[EXERCISE DATA — start]

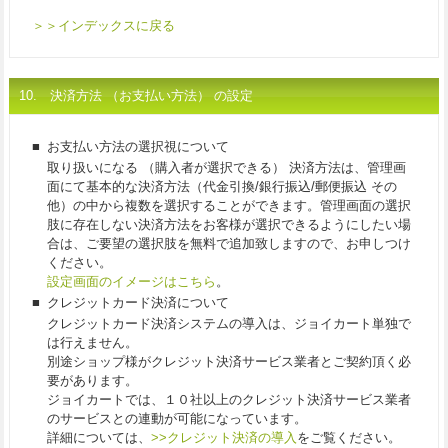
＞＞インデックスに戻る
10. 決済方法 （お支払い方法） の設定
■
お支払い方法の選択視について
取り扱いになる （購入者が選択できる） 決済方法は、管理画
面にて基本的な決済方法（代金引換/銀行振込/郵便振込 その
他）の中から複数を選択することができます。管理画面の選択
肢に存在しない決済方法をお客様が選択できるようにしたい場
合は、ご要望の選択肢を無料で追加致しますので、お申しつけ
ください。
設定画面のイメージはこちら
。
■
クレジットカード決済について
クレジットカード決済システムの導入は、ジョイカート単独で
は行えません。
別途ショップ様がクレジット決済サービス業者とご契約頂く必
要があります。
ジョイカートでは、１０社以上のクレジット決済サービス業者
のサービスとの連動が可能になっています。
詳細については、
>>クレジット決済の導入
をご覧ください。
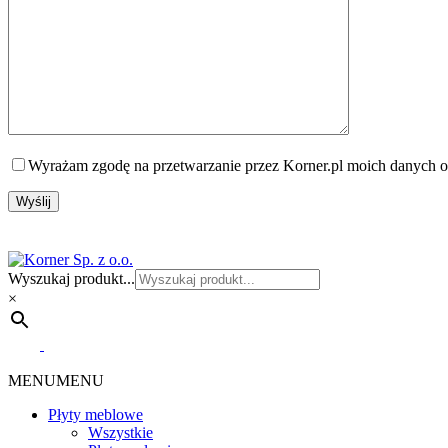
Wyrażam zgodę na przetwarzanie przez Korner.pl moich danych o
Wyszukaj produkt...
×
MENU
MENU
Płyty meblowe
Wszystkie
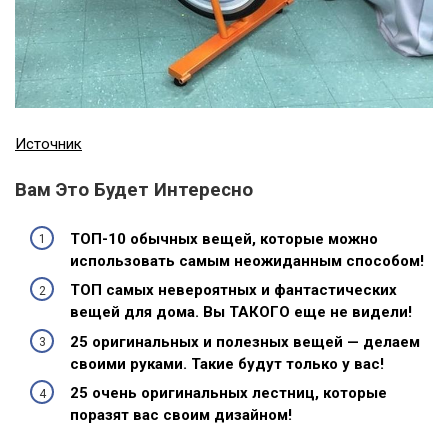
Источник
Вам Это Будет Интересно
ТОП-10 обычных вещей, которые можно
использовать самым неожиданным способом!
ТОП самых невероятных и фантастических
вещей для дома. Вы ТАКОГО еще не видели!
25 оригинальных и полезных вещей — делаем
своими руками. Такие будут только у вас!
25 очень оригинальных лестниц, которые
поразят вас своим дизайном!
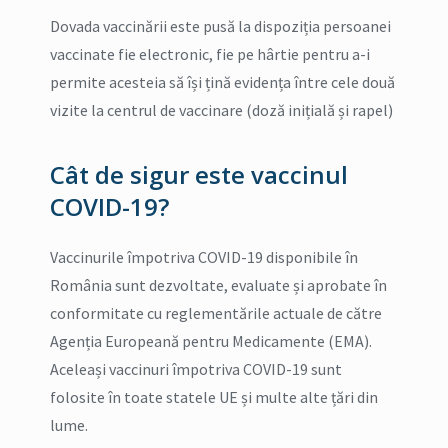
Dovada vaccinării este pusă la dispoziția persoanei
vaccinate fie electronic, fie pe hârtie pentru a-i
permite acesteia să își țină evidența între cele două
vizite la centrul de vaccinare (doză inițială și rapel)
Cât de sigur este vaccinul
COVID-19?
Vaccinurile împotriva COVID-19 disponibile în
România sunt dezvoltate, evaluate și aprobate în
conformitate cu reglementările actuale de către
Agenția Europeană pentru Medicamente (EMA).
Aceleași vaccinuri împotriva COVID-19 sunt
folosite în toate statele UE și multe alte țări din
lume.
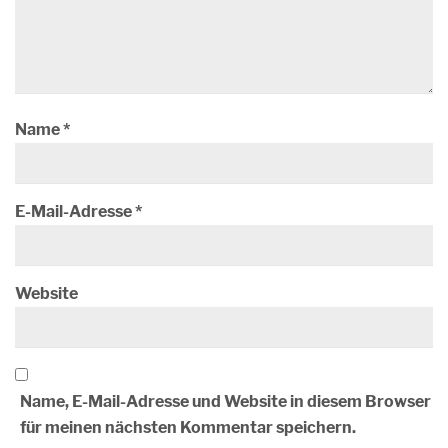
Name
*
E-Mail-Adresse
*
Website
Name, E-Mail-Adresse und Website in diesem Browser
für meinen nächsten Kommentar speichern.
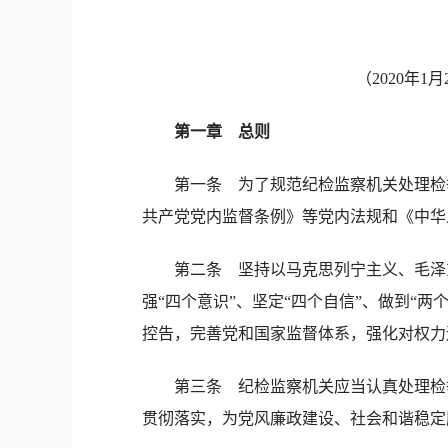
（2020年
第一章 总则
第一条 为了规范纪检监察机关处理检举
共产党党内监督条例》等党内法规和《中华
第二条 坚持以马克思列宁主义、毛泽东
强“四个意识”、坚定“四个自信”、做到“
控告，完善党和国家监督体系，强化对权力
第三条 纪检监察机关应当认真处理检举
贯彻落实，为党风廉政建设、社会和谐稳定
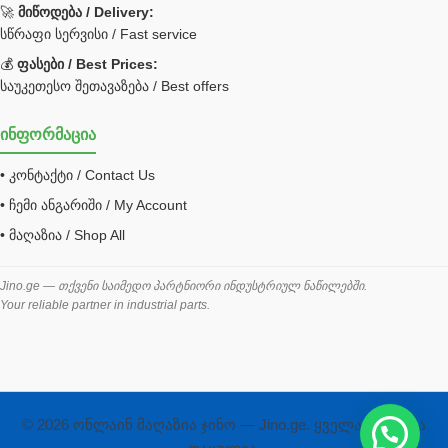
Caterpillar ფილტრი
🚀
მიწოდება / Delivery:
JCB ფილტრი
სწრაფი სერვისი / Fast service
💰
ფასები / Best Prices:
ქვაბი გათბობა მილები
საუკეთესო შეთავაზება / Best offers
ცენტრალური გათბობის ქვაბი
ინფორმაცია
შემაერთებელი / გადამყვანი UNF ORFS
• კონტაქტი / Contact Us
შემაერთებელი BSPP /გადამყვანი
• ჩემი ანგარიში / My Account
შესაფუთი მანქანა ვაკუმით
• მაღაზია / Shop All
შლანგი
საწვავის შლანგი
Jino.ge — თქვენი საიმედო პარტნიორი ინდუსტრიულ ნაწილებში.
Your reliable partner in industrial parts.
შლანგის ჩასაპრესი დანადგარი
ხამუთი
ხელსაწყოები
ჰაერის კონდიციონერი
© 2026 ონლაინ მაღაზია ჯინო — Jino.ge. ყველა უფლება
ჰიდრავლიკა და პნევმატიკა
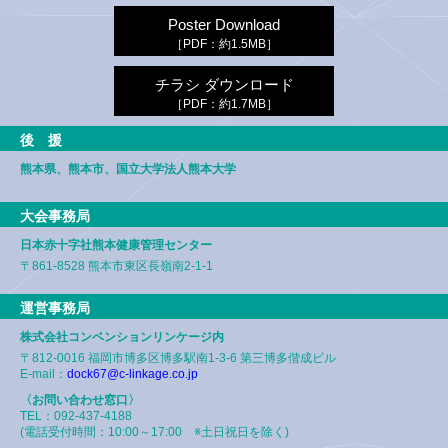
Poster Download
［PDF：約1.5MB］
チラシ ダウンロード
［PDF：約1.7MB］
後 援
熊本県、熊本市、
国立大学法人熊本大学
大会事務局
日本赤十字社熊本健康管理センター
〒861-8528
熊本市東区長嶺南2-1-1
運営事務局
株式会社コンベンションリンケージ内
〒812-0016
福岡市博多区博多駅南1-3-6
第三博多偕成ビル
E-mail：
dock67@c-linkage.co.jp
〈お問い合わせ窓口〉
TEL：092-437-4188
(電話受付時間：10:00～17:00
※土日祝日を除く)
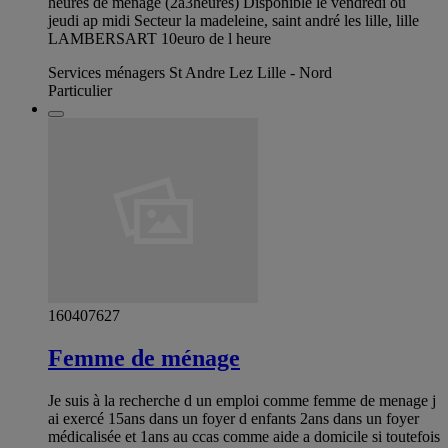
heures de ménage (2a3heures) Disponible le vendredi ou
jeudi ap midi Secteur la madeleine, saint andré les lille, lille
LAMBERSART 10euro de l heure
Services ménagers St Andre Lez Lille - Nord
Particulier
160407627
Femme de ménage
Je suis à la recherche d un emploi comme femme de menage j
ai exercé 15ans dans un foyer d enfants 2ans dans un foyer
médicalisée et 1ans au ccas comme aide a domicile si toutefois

[EXERCISE DATA — finish]
[EXERCISE DATA — start]

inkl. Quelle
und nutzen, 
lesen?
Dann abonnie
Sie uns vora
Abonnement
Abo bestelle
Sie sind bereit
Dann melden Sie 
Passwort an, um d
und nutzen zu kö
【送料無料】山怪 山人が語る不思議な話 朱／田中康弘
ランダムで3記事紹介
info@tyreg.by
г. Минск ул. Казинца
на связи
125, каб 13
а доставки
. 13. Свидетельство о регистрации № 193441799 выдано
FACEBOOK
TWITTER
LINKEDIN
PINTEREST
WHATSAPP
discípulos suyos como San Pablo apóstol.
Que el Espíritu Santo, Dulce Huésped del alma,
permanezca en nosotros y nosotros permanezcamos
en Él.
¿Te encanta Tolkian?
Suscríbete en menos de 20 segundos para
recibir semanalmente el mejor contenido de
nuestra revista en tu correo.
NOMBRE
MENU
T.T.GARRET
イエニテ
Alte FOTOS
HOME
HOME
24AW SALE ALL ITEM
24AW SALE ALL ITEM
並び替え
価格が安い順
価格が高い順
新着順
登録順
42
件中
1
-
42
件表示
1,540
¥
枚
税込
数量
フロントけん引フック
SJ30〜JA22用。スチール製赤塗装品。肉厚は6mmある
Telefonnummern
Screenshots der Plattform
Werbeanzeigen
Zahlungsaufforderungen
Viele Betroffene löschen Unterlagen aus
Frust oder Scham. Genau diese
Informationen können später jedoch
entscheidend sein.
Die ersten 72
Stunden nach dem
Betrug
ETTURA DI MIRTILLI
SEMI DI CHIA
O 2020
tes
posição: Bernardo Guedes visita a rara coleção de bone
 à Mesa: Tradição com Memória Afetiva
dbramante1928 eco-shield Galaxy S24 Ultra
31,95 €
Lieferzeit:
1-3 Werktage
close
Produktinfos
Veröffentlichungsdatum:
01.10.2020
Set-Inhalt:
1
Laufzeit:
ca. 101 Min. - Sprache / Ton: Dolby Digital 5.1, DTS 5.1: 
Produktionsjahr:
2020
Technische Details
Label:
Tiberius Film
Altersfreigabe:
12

[EXERCISE DATA — finish]

- WORK INSTRUCTION:
Print exactly the lines above that run from the one with "第三条 纪检监察机关应当认真处理检举" down to the one with "ჰაერის კონდიციონერი", and omit the pictures.

- ANSWER:
第三条 纪检监察机关应当认真处理检举
贯彻落实，为党风廉政建设、社会和谐稳定
Caterpillar ფილტრი
🚀
მიწოდება / Delivery:
JCB ფილტრი
სწრაფი სერვისი / Fast service
💰
ფასები / Best Prices:
ქვაბი გათბობა მილები
საუკეთესო შეთავაზება / Best offers
ცენტრალური გათბობის ქვაბი
ინფორმაცია
შემაერთებელი / გადამყვანი UNF ORFS
• კონტაქტი / Contact Us
შემაერთებელი BSPP /გადამყვანი
• ჩემი ანგარიში / My Account
შესაფუთი მანქანა ვაკუმით
• მაღაზია / Shop All
შლანგი
საწვავის შლანგი
Jino.ge — თქვენი საიმედო პარტნიორი ინდუსტრიულ ნაწილებში.
Your reliable partner in industrial parts.
შლანგის ჩასაპრესი დანადგარი
ხამუთი
ხელსაწყოები
ჰაერის კონდიციონერი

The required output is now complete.